Торжественная декларация о преобразовании Гамбургского театра, о перспективах повышения социального положения его актеров и художественных высотах, которых намерены добиться новые руководители в национальном искусстве, вызвала интерес любителей театра.
Публика восприняла «Извещение» не только как многообещающий манифест, но и как весть о конкретных мерах, предпринимаемых в здании на Генземаркт. Открытия театра нетерпеливо ждали, надеясь найти там образцовое сценическое мастерство, кладезь новой отечественной драматургии и услышать с его подмостков звучание горячих тирад не античных героев, а героев отечественных, чувства которых выражал бы красноречивый поток родной речи.

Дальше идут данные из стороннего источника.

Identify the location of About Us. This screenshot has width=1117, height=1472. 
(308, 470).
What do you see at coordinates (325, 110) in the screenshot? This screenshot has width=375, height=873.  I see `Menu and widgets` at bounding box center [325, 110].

Однако многие были неприятно удивлены, когда выяснилось, что автор «Извещения» и директор нового театра — одно лицо. На Лёвена посыпались пасквили. Они бросали тень не только на него, но и на организуемую им сцену. Именно этих сочинителей, очерняющих новое дело, имел в виду Лессинг, с негодованием отозвавшийся позднее о людях, «которые, судя по самим себе, во всяком благом начинании не усматривают ничего, кроме побочных намерений», и считал их «самыми презренными членами человеческого общества».
Понимая, что труппа Аккермана значительна своими художественными возможностями, Лёвен предложил ей остаться в Театре на Генземаркт. Она составила основу актерского коллектива Гамбургского национального театра. На ведущие роли был приглашен бывший принципал — Конрад Аккерман; его дочери Доротея и Шарлотта тоже вошли в новую труппу. Что же касается Фридриха Шрёдера, то он, встретив в Майнце комедиантов Курца-Бернардона, вместе с ними ездил из города в город; Софи Шрёдер в ту пору уже оставила сцену и занималась театральными заботами, которых всегда с избытком хватало в ее актерской семье.
Весной 1767 года Лёвен не без удовлетворения и надежды просматривал список артистов своего театра. Здесь были Аккерман, Бёк, Борхерс, Витгёфт, Гарбрехт, Гензель, Мерши, Ренуар, Шмальц, Экгоф; актрисы Доротея и Шарлотта Аккерман, Бёк, Витгёфт, Гарбрехт, Гензель, Лёвен, Мёкур, Мерши, Фельбрихт, Шмальц и Тереза Шульц.
Лёвен знал, что многие из этих имен, появись они на афише, будут рекламой. Так, искусство талантливых Конрада Экгофа и Конрада Аккермана, часто игравших в одном спектакле, способно было привлечь лучшую публику. В труппе имелись и другие одаренные исполнители. Все они уже не один год выступали вместе. Трагическая, величественная героиня Софи Фридерика Гензель, прелестная субретка Сусанна Мёкур, лирическая героиня — юная Доротея Аккерман, травести Софи Бёк, молодой, способный, одинаково хорошо игравший любовников, героев, комических стариков и резонеров Давид Борхерс, комик Иоганн Бёк, исполнители ролей слуг актеры Гензель и Мерши стали творческим ядром нового театра.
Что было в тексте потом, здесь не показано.